(Saved entries)
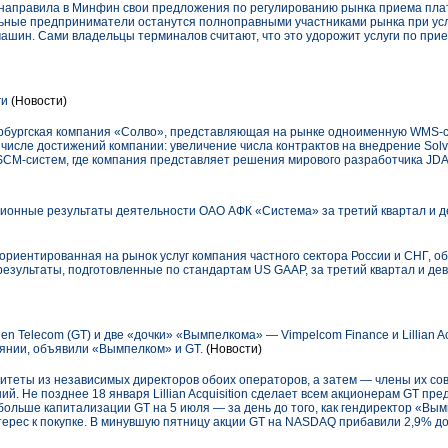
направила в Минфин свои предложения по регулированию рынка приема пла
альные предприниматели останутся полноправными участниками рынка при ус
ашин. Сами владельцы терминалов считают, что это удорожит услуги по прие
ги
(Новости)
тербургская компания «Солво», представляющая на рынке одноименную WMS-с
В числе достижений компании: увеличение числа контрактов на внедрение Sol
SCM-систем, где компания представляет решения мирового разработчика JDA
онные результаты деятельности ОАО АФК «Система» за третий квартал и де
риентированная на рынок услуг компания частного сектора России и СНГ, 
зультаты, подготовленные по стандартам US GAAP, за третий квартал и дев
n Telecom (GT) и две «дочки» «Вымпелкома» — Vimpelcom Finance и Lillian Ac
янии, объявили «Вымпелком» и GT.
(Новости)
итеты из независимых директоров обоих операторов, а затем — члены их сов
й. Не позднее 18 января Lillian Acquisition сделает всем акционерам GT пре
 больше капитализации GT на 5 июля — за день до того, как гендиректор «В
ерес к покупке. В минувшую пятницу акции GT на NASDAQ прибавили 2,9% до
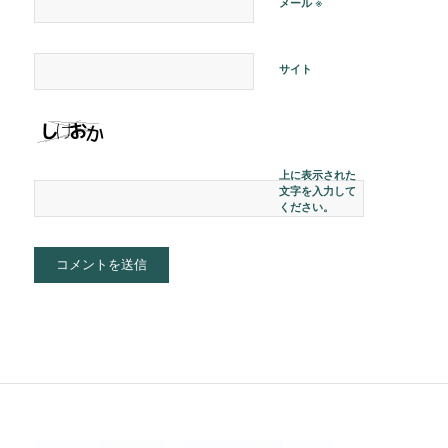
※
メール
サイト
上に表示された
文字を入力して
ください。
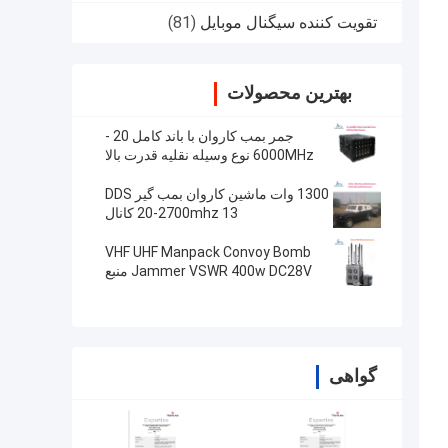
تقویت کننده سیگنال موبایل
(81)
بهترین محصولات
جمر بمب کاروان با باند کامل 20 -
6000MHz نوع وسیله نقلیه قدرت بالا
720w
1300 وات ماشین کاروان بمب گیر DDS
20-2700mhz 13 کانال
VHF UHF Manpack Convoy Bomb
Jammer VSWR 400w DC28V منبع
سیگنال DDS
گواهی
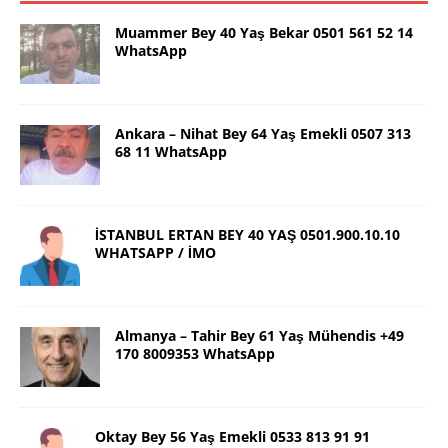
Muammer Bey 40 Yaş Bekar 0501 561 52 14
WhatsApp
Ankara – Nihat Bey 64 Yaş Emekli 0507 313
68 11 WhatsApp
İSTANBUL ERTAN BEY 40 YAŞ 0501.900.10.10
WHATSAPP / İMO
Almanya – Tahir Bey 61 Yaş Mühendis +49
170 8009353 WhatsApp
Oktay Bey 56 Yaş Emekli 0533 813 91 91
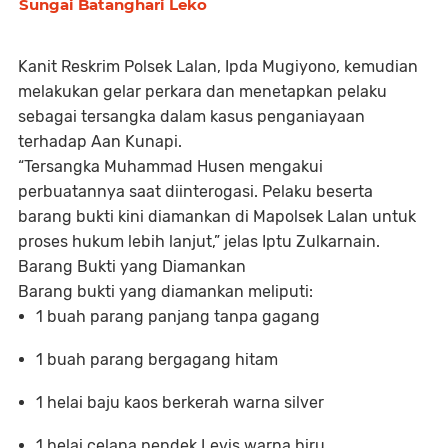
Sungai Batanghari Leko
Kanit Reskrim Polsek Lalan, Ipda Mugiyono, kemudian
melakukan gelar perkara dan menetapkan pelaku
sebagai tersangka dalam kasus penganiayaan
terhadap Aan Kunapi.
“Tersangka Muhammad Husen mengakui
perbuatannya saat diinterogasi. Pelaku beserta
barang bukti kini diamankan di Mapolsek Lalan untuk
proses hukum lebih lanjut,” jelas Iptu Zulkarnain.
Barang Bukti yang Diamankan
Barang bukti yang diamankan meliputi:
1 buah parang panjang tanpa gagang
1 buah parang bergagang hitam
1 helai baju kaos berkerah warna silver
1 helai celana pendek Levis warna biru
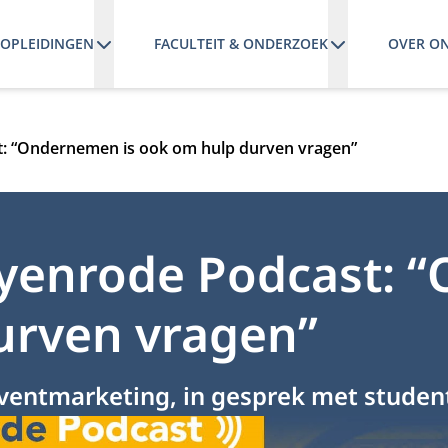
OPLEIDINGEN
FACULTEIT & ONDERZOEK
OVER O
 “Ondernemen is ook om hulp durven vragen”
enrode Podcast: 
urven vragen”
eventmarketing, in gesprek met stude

* * *

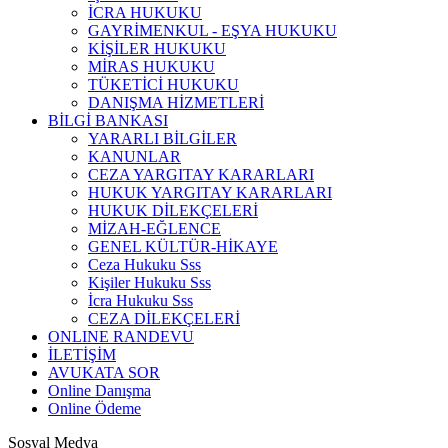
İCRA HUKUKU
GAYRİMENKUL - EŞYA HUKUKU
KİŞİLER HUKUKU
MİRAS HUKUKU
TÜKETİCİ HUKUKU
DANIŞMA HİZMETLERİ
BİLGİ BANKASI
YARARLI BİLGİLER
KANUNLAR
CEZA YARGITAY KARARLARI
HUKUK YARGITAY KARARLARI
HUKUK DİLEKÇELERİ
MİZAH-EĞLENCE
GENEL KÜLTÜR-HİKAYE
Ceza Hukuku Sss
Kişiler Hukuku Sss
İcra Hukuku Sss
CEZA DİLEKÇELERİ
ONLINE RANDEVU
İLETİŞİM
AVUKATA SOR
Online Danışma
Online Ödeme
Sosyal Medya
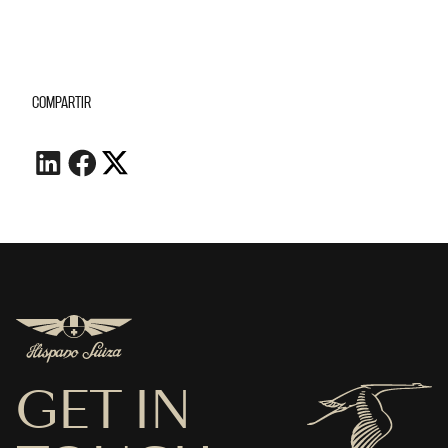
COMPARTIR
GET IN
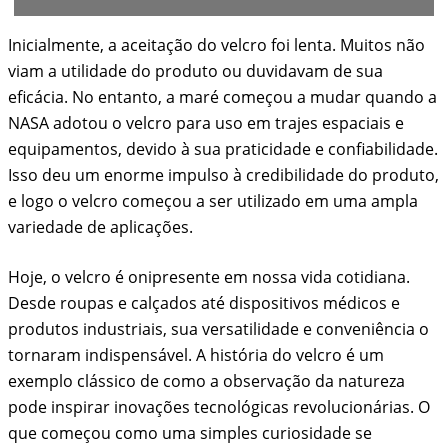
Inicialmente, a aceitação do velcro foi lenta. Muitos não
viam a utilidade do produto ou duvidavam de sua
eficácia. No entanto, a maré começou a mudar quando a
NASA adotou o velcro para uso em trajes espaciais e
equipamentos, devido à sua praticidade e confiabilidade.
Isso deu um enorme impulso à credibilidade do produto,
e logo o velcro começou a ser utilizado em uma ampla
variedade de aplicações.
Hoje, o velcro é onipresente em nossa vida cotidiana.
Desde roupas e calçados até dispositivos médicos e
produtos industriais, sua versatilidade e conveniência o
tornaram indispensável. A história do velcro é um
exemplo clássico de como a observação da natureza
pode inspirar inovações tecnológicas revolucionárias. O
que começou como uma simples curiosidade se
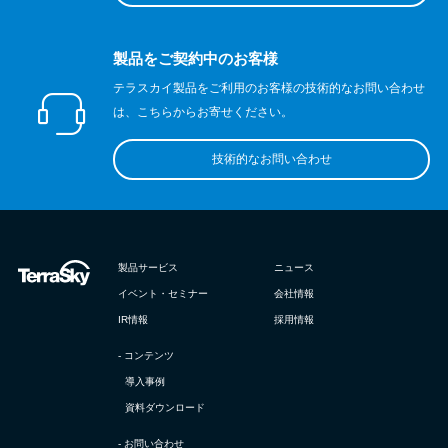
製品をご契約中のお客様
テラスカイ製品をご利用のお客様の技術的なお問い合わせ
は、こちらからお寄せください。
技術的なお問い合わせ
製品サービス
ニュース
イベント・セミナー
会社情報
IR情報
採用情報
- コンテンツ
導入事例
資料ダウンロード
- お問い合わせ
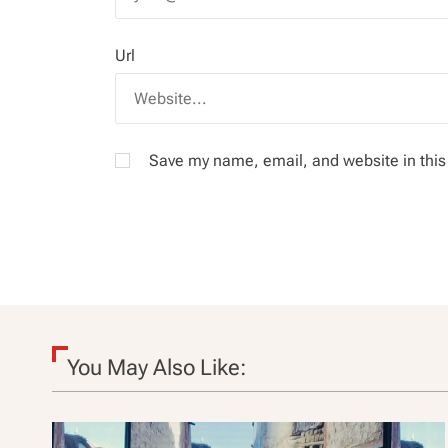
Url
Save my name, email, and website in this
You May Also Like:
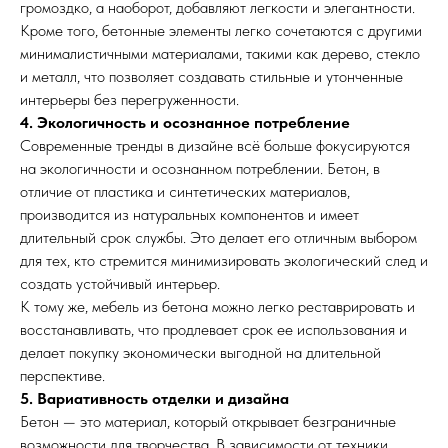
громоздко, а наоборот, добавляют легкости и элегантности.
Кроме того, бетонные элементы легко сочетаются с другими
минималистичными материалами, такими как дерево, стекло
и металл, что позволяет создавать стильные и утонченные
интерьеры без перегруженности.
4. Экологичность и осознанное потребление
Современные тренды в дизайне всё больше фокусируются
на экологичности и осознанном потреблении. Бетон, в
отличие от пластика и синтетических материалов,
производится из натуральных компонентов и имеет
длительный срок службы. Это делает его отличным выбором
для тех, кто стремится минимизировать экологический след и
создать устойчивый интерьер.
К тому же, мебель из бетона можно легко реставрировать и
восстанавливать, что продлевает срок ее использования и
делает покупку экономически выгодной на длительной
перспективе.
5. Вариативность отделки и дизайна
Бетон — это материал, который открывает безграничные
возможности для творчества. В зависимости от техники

▸ **YOUR ASSIGNMENT**:
Show all of the lines above in which "warna" is present.

▸ **SOLUTION TO THE PROBLEM**:
1 helai baju kaos berkerah warna silver
1 helai celana pendek Levis warna biru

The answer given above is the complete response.